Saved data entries

*** Block opens ***

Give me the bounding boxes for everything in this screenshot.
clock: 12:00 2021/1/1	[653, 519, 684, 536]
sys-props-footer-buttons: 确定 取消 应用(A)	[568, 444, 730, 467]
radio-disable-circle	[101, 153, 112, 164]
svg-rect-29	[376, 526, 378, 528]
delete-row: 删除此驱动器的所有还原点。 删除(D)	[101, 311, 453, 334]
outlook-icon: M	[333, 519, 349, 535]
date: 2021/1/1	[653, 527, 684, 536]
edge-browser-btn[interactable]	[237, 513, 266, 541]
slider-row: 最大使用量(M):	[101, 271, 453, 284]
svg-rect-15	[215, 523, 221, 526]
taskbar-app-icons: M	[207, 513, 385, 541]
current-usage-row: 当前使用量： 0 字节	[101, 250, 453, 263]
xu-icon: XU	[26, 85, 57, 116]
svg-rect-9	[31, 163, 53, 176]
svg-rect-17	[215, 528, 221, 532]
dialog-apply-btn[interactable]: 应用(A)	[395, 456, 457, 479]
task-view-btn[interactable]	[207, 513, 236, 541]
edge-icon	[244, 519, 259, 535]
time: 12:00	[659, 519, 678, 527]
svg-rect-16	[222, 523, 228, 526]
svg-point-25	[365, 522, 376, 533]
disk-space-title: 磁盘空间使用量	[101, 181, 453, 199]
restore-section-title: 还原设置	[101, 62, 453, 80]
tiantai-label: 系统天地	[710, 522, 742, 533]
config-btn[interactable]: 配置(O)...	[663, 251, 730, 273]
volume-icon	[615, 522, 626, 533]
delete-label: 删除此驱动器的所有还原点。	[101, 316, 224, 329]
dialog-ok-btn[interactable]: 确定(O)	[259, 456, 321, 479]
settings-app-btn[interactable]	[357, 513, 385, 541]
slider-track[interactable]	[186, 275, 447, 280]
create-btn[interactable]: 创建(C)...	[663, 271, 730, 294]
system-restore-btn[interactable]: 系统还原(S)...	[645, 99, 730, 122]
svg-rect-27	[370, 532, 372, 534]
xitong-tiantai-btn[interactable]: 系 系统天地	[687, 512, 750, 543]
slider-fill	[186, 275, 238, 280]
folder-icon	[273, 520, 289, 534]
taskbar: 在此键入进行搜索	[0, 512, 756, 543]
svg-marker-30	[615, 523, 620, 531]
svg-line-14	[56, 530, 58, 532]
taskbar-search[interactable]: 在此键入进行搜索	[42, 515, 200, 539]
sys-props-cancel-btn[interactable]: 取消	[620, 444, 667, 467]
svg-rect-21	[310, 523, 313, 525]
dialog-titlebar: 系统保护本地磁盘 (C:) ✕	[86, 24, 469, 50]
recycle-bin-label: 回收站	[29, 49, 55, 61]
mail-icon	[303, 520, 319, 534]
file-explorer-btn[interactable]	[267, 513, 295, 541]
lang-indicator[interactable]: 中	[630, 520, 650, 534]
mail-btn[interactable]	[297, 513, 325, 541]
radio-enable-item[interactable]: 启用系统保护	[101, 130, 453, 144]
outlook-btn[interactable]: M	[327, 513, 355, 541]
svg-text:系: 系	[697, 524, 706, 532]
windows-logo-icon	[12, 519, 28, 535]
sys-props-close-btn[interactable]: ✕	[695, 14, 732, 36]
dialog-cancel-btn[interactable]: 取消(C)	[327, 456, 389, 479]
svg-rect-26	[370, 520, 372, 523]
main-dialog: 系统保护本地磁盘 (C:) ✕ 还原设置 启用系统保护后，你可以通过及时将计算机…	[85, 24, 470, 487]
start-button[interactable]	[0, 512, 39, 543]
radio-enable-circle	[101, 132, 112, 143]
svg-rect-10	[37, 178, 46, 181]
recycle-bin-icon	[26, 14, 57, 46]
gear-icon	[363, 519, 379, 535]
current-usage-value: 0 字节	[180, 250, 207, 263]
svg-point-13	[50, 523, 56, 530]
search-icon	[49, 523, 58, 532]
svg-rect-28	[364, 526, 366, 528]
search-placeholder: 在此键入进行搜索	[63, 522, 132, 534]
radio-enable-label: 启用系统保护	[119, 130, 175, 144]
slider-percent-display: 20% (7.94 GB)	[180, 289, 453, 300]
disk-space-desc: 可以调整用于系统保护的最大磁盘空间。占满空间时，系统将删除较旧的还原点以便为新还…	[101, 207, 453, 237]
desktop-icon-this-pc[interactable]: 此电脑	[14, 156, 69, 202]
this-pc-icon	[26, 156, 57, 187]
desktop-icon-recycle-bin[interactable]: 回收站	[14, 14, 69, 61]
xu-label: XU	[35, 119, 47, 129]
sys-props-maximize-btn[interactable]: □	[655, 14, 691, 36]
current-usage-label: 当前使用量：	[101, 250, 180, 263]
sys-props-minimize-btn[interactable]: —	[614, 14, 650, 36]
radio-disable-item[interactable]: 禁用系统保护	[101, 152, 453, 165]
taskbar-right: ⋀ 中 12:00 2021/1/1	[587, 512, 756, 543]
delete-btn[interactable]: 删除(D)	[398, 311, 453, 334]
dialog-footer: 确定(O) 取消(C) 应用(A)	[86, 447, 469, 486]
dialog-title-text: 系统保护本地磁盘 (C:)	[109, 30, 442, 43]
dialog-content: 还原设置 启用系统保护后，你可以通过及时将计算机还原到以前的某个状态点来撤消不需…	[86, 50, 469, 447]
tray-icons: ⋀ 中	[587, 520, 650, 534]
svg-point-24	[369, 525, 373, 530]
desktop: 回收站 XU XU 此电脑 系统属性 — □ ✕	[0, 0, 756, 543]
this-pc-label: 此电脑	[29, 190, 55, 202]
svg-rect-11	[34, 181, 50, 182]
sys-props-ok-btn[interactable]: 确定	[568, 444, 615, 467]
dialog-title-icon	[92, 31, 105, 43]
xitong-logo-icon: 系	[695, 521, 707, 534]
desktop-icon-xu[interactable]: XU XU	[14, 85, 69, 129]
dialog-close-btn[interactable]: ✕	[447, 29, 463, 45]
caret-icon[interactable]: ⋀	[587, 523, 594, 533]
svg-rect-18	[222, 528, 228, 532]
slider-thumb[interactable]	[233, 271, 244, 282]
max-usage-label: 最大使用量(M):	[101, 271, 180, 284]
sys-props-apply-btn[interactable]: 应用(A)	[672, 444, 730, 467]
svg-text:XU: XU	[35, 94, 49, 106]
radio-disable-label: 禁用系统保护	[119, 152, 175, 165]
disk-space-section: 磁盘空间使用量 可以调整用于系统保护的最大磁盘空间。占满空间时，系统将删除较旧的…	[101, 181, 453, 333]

*** Block closes ***

Task prompt
Please reproduce the records above in their entirety, exactly as given.

Task response
Give me the bounding boxes for everything in this screenshot.
clock: 12:00 2021/1/1	[653, 519, 684, 536]
sys-props-footer-buttons: 确定 取消 应用(A)	[568, 444, 730, 467]
radio-disable-circle	[101, 153, 112, 164]
svg-rect-29	[376, 526, 378, 528]
delete-row: 删除此驱动器的所有还原点。 删除(D)	[101, 311, 453, 334]
outlook-icon: M	[333, 519, 349, 535]
date: 2021/1/1	[653, 527, 684, 536]
edge-browser-btn[interactable]	[237, 513, 266, 541]
slider-row: 最大使用量(M):	[101, 271, 453, 284]
svg-rect-15	[215, 523, 221, 526]
taskbar-app-icons: M	[207, 513, 385, 541]
current-usage-row: 当前使用量： 0 字节	[101, 250, 453, 263]
xu-icon: XU	[26, 85, 57, 116]
svg-rect-9	[31, 163, 53, 176]
svg-rect-17	[215, 528, 221, 532]
dialog-apply-btn[interactable]: 应用(A)	[395, 456, 457, 479]
task-view-btn[interactable]	[207, 513, 236, 541]
edge-icon	[244, 519, 259, 535]
time: 12:00	[659, 519, 678, 527]
svg-rect-16	[222, 523, 228, 526]
svg-point-25	[365, 522, 376, 533]
disk-space-title: 磁盘空间使用量	[101, 181, 453, 199]
restore-section-title: 还原设置	[101, 62, 453, 80]
tiantai-label: 系统天地	[710, 522, 742, 533]
config-btn[interactable]: 配置(O)...	[663, 251, 730, 273]
volume-icon	[615, 522, 626, 533]
delete-label: 删除此驱动器的所有还原点。	[101, 316, 224, 329]
dialog-ok-btn[interactable]: 确定(O)	[259, 456, 321, 479]
settings-app-btn[interactable]	[357, 513, 385, 541]
slider-track[interactable]	[186, 275, 447, 280]
create-btn[interactable]: 创建(C)...	[663, 271, 730, 294]
system-restore-btn[interactable]: 系统还原(S)...	[645, 99, 730, 122]
svg-rect-27	[370, 532, 372, 534]
xitong-tiantai-btn[interactable]: 系 系统天地	[687, 512, 750, 543]
slider-fill	[186, 275, 238, 280]
folder-icon	[273, 520, 289, 534]
taskbar: 在此键入进行搜索	[0, 512, 756, 543]
svg-marker-30	[615, 523, 620, 531]
svg-line-14	[56, 530, 58, 532]
taskbar-search[interactable]: 在此键入进行搜索	[42, 515, 200, 539]
sys-props-cancel-btn[interactable]: 取消	[620, 444, 667, 467]
svg-rect-21	[310, 523, 313, 525]
dialog-titlebar: 系统保护本地磁盘 (C:) ✕	[86, 24, 469, 50]
recycle-bin-label: 回收站	[29, 49, 55, 61]
mail-icon	[303, 520, 319, 534]
file-explorer-btn[interactable]	[267, 513, 295, 541]
lang-indicator[interactable]: 中	[630, 520, 650, 534]
mail-btn[interactable]	[297, 513, 325, 541]
radio-enable-item[interactable]: 启用系统保护	[101, 130, 453, 144]
outlook-btn[interactable]: M	[327, 513, 355, 541]
svg-text:系: 系	[697, 524, 706, 532]
windows-logo-icon	[12, 519, 28, 535]
sys-props-close-btn[interactable]: ✕	[695, 14, 732, 36]
dialog-cancel-btn[interactable]: 取消(C)	[327, 456, 389, 479]
svg-rect-26	[370, 520, 372, 523]
main-dialog: 系统保护本地磁盘 (C:) ✕ 还原设置 启用系统保护后，你可以通过及时将计算机…	[85, 24, 470, 487]
start-button[interactable]	[0, 512, 39, 543]
radio-enable-circle	[101, 132, 112, 143]
svg-rect-10	[37, 178, 46, 181]
recycle-bin-icon	[26, 14, 57, 46]
gear-icon	[363, 519, 379, 535]
current-usage-value: 0 字节	[180, 250, 207, 263]
svg-point-13	[50, 523, 56, 530]
search-icon	[49, 523, 58, 532]
svg-rect-28	[364, 526, 366, 528]
search-placeholder: 在此键入进行搜索	[63, 522, 132, 534]
radio-enable-label: 启用系统保护	[119, 130, 175, 144]
slider-percent-display: 20% (7.94 GB)	[180, 289, 453, 300]
disk-space-desc: 可以调整用于系统保护的最大磁盘空间。占满空间时，系统将删除较旧的还原点以便为新还…	[101, 207, 453, 237]
desktop-icon-this-pc[interactable]: 此电脑	[14, 156, 69, 202]
this-pc-icon	[26, 156, 57, 187]
desktop-icon-recycle-bin[interactable]: 回收站	[14, 14, 69, 61]
xu-label: XU	[35, 119, 47, 129]
sys-props-maximize-btn[interactable]: □	[655, 14, 691, 36]
current-usage-label: 当前使用量：	[101, 250, 180, 263]
sys-props-minimize-btn[interactable]: —	[614, 14, 650, 36]
radio-disable-item[interactable]: 禁用系统保护	[101, 152, 453, 165]
taskbar-right: ⋀ 中 12:00 2021/1/1	[587, 512, 756, 543]
delete-btn[interactable]: 删除(D)	[398, 311, 453, 334]
dialog-footer: 确定(O) 取消(C) 应用(A)	[86, 447, 469, 486]
dialog-title-text: 系统保护本地磁盘 (C:)	[109, 30, 442, 43]
dialog-content: 还原设置 启用系统保护后，你可以通过及时将计算机还原到以前的某个状态点来撤消不需…	[86, 50, 469, 447]
tray-icons: ⋀ 中	[587, 520, 650, 534]
svg-point-24	[369, 525, 373, 530]
desktop: 回收站 XU XU 此电脑 系统属性 — □ ✕	[0, 0, 756, 543]
this-pc-label: 此电脑	[29, 190, 55, 202]
svg-rect-11	[34, 181, 50, 182]
sys-props-ok-btn[interactable]: 确定	[568, 444, 615, 467]
dialog-title-icon	[92, 31, 105, 43]
xitong-logo-icon: 系	[695, 521, 707, 534]
desktop-icon-xu[interactable]: XU XU	[14, 85, 69, 129]
dialog-close-btn[interactable]: ✕	[447, 29, 463, 45]
caret-icon[interactable]: ⋀	[587, 523, 594, 533]
svg-rect-18	[222, 528, 228, 532]
slider-thumb[interactable]	[233, 271, 244, 282]
max-usage-label: 最大使用量(M):	[101, 271, 180, 284]
sys-props-apply-btn[interactable]: 应用(A)	[672, 444, 730, 467]
svg-text:XU: XU	[35, 94, 49, 106]
radio-disable-label: 禁用系统保护	[119, 152, 175, 165]
disk-space-section: 磁盘空间使用量 可以调整用于系统保护的最大磁盘空间。占满空间时，系统将删除较旧的…	[101, 181, 453, 333]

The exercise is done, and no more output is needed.